# Open pipe delimited file into spreadsheet?



## Comp_crazy (Sep 24, 2004)

I'll try to keep this short, but here it is.... The small business office where I work purchased a database CD which is in pipe delimited format. I'm confident we can't get the data any other way. I can open it with all the data in Wordpad to view, but we would like to be able to open into a spreadsheet or database that puts each piped piece of data into a seperate column or field so we can sort and maybe print merge the data for labels, etc. We are running Win98 and MSWorks (an older 4.X version) on a Pentium II (I think 450 Mhz) machine. This is out of my league... Is there software to buy or can I force it to open like I want? I tried opening in Works Spreadsheet and it combined the data and put it all in 2 columns... I used a friend's Excel program to see if it was any different and it put all data in 1 column. HELP! Thanks for anything... I'd like to learn. Like I said, our office is small and I'm probably the most computer literate, so I'd like to figure this out.


----------



## Rockn (Jul 29, 2001)

Importing into Excel should work just fine, you just need to specify the pipe | charachter as your delimiter during the import process.


----------



## Rollin_Again (Sep 4, 2003)

If you open with Excel you can use a feature called *Text to Columns* to delimit the data however you want. Just select the single column of Excel data and then click *Data --> Text to Columns*. You can then either manually insert breaks between your data or you can tell Excel to delimit the data using spaces or any other character including the pipe character *|*

Rollin


----------



## Comp_crazy (Sep 24, 2004)

Thanks for the info... I'd love to try it and will figure out something, but right now we don't have Excel.
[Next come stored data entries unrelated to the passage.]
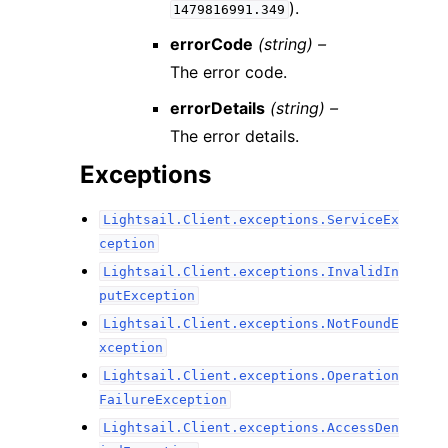
).
1479816991.349
errorCode
(string) –
The error code.
errorDetails
(string) –
The error details.
Exceptions
Lightsail.Client.exceptions.ServiceEx
ception
Lightsail.Client.exceptions.InvalidIn
putException
Lightsail.Client.exceptions.NotFoundE
xception
Lightsail.Client.exceptions.Operation
FailureException
Lightsail.Client.exceptions.AccessDen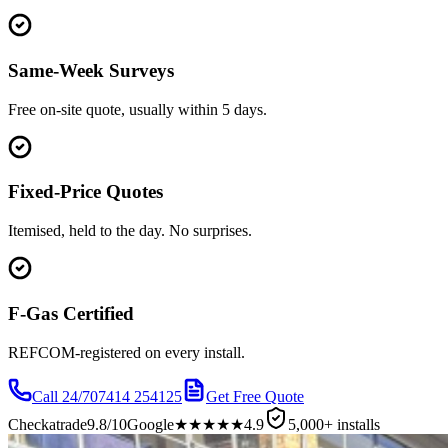
Same-Week Surveys
Free on-site quote, usually within 5 days.
Fixed-Price Quotes
Itemised, held to the day. No surprises.
F-Gas Certified
REFCOM-registered on every install.
Call 24/7
07414 254125
Get Free Quote
Checkatrade
9.8/10
Google
★★★★★
4.9
5,000+ installs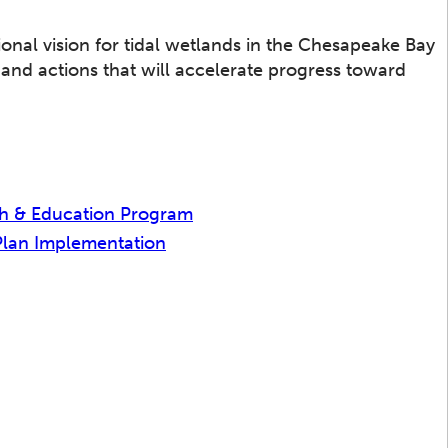
ional vision for tidal wetlands in the Chesapeake Bay
s and actions that will accelerate progress toward
h & Education Program
Plan Implementation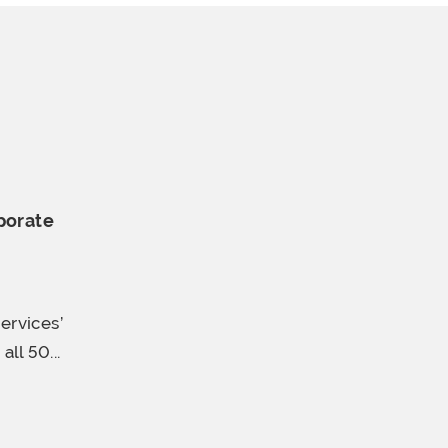
porate
ervices’
ll 50...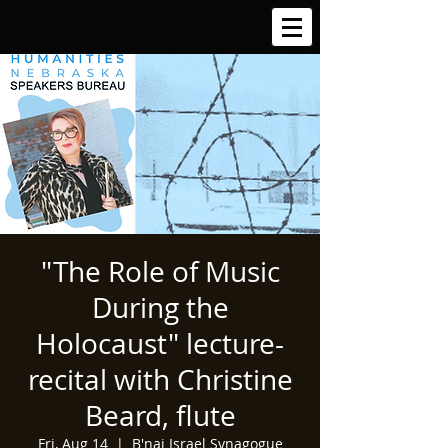
"The Role of Music
During the
Holocaust" lecture-
recital with Christine
Beard, flute
Fri, Aug 14
  |  
B'nai Israel Synagogue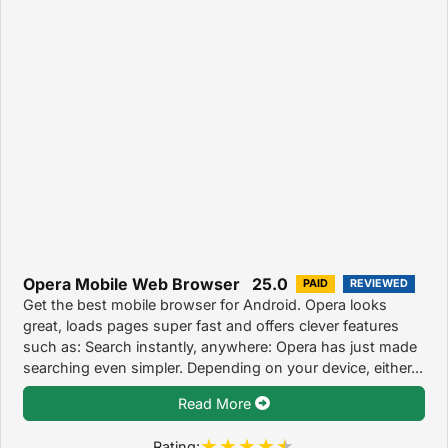
Opera Mobile Web Browser 25.0
PAID
REVIEWED
Get the best mobile browser for Android. Opera looks
great, loads pages super fast and offers clever features
such as: Search instantly, anywhere: Opera has just made
searching even simpler. Depending on your device, either...
Read More
Rating: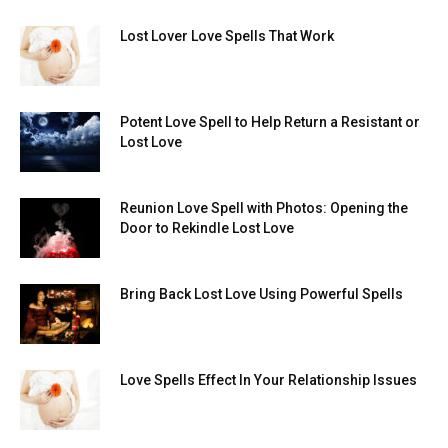
Lost Lover Love Spells That Work
Potent Love Spell to Help Return a Resistant or
Lost Love
Reunion Love Spell with Photos: Opening the
Door to Rekindle Lost Love
Bring Back Lost Love Using Powerful Spells
Love Spells Effect In Your Relationship Issues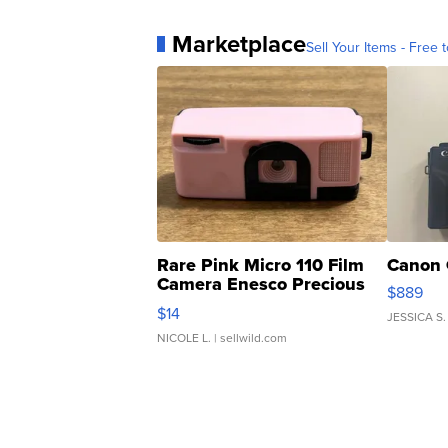
Marketplace
Sell Your Items - Free t
Rare Pink Micro 110 Film
Canon 
Camera Enesco Precious
$889
Moments TD4
$14
JESSICA S.
NICOLE L.
| sellwild.com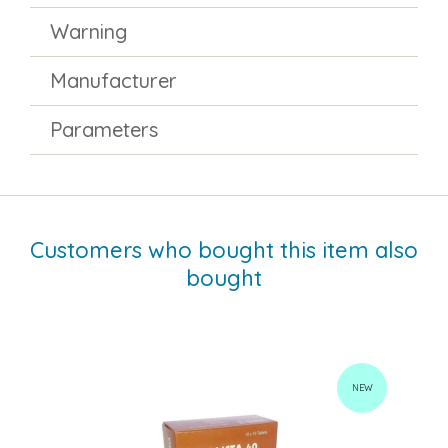
Warning
Manufacturer
Parameters
Customers who bought this item also
bought
NEW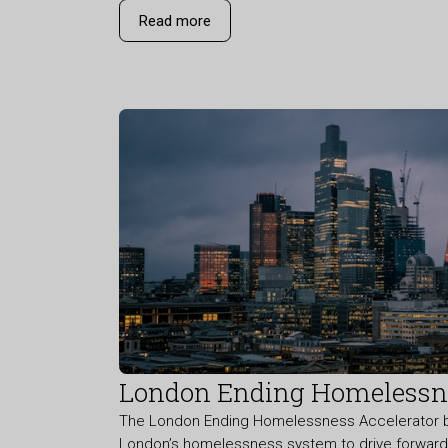
Read more
London Ending Homelessne
The London Ending Homelessness Accelerator br
London’s homelessness system to drive forward r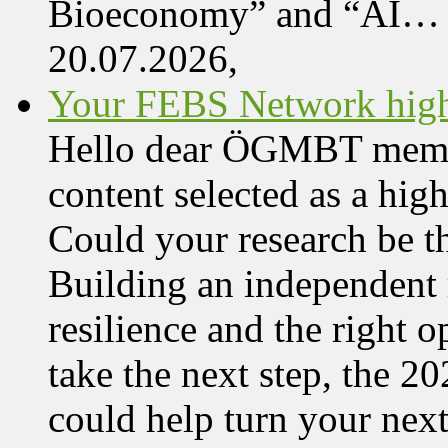
Bioeconomy” and “AI…
20.07.2026,
Your FEBS Network highl
Hello dear ÖGMBT member,
content selected as a hi
Could your research be 
Building an independent 
resilience and the right o
take the next step, the 
could help turn your nex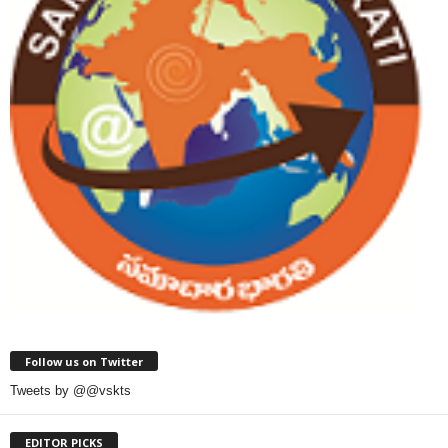
Follow us on Twitter
Tweets by @@vskts
EDITOR PICKS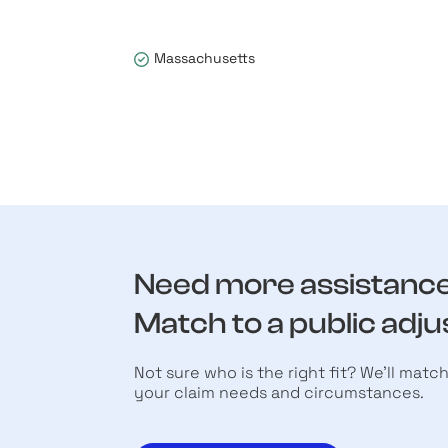
Massachusetts
Need more assistanc
Match to a public adju
Not sure who is the right fit? We’ll matc
your claim needs and circumstances.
Remember, I took the CD to a friend's house and tried and Excel is pretty expensive, but if we have to I guess we'll bite the bullet and buy it. Any possible way I can do this in Works Spreadsheet? I did not see any import feature though, just open.


----------



## Rockn (Jul 29, 2001)

A spreadsheet is a spreadsheet and Works is almost the same as Excel. Open it as a text file and use the import settings like described.


----------